He was given life-saving treatment by his handler and by medics in the back of a helicopter.
His injuries were so severe he required several operations before he was stable enough to fly back to the UK.
Sadly, part of one of Kuno’s rear paws had to be amputated to prevent life-threatening infection.
But now Kuno is thriving after becoming the first UK
military working dog to be fitted with custom made prosthetic limbs.
Defence Secretary Ben Wallace said:
“Without Kuno, the course of this operation could have been very different, and it’s clear he saved the lives of British personnel that day.
“This particular raid was one of the most significant achievements against Al Qaeda in several years.
“Kuno’s story reminds us not only of the dedicated service of our soldiers and
military dogs but also the great care that the UK Armed Forces provide to the animals that serve alongside them.
Kuno underwent extensive rehabilitation under the watchful eye of British Army vets and is fitted with prosthetics that allow him to run and play.
Kuno returned home aboard an RAF plane, receiving in-flight care from a Royal Army Veterinary Corps (RAVC) team.
Back in the UK, he was transferred to the Defence Animal Training Regiment in Melton Mowbray where he underwent extensive reconstructive surgery, overseen by Professor Dick White, one of the world’s leading specialists in canine surgery.
Under the meticulous care of Army vets, veterinary nurses and canine physiotherapists, assisted by staff from the University of Nottingham, Kuno then embarked upon an innovative and lengthy programme of rehabilitation to restore function to his nerves and muscles, just like injured service personnel.
Kuno was a friendly and enthusiastic patient throughout; he loves human interaction and especially enjoyed his sessions on the hydrotherapy treadmill.
Within months, he was strong enough to be fitted with a pioneering custom-made prosthesis to replace his missing paw, alongside an orthotic brace to support his injured limb.
Kuno, who was on his second deployment when he was injured, is the first UK military dog to be fitted with such devices.
Lightweight and fully bespoke, they enable him to run and jump as he wishes, securing an excellent quality of life for many years to come.

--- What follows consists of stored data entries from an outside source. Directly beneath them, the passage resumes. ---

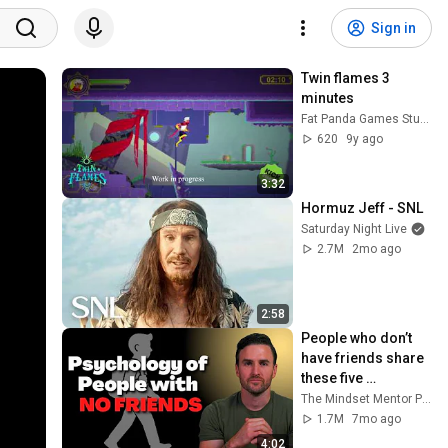
Sign in
Twin flames 3 
minutes
Fat Panda Games Studio
620
9y ago
3:32
Hormuz Jeff - SNL
Saturday Night Live
2.7M
2mo ago
2:58
People who don’t 
have friends share 
these five 
personality traits
The Mindset Mentor Podcast
1.7M
7mo ago
4:02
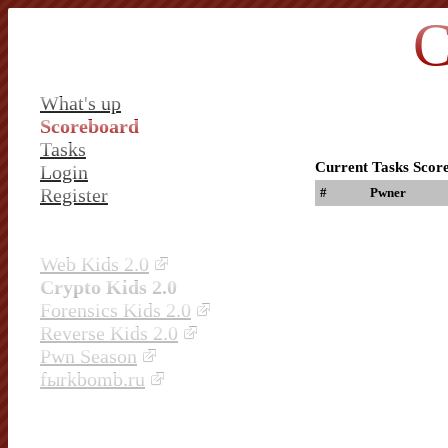
C
What's up
Scoreboard
Tasks
Current Tasks Scor
Login
Register
#
Pwner
Web Kids 2.0
Crypto Kids 2.0
Forensics Kids 2.0
Reverse Kids 2.0
Pwn Season
fыrkbomb.ru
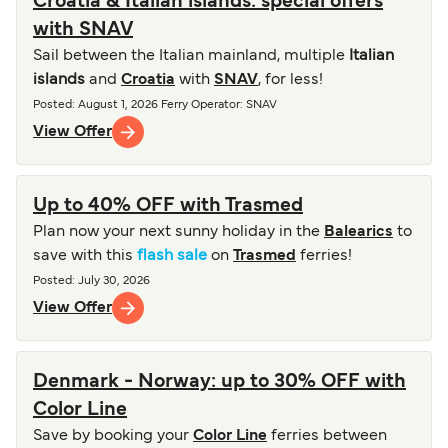
Croatia & Italian islands: special offers
with SNAV
Sail between the Italian mainland, multiple
Italian
islands
and
Croatia
with
SNAV
, for less!
Posted
:
August 1, 2026
Ferry Operator
:
SNAV
View Offer
Up to 40% OFF with Trasmed
Plan now your next sunny holiday in the
Balearics
to
save with this
flash sale
on
Trasmed
ferries!
Posted
:
July 30, 2026
View Offer
Denmark - Norway: up to 30% OFF with
Color Line
Save by booking your
Color Line
ferries between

Colonel Neil Smith QHVS, the Chief Veterinary and Remount Officer said
“It is important that Military Working Dogs receive a high level of care if they are unfortunately injured, and Defence has military vets and vet nurses to ensure animals receive the care and rehabilitation they deserve.
“Kuno is an amazing dog in many ways, and we are delighted that the PDSA have decided to award him their Dickin Medal”.
Now retired and rehomed, Kuno will receive the PDSA Dickin Medal, the highest animal honour in existence for military animal valour, which will be formally presented by PDSA, the UK’s leading veterinary charity who run the world’s most prestigious animal awards programme, in a virtual ceremony in November.
PDSA Director General, Jan McLoughlin, said:
“Kuno’s heroic actions undoubtedly changed the course of the mission and saved lives.
“He took on the enemy without fear or hesitation, never faltering from his duty despite being seriously injured.
“For his bravery and devotion to duty, he is a thoroughly deserving recipient of the PDSA Dickin Medal and we look forward to formally presenting his award later this year”.
The world-renowned PDSA Dickin Medal was introduced by PDSA’s founder, Maria Dickin CBE, in 1943.
It is the highest award any animal can achieve while serving in military conflict.
Kuno will become the 72nd recipient of the PDSA Dickin Medal; previous recipients include 34 dogs, 32 World War II messenger pigeons, four horses and one cat.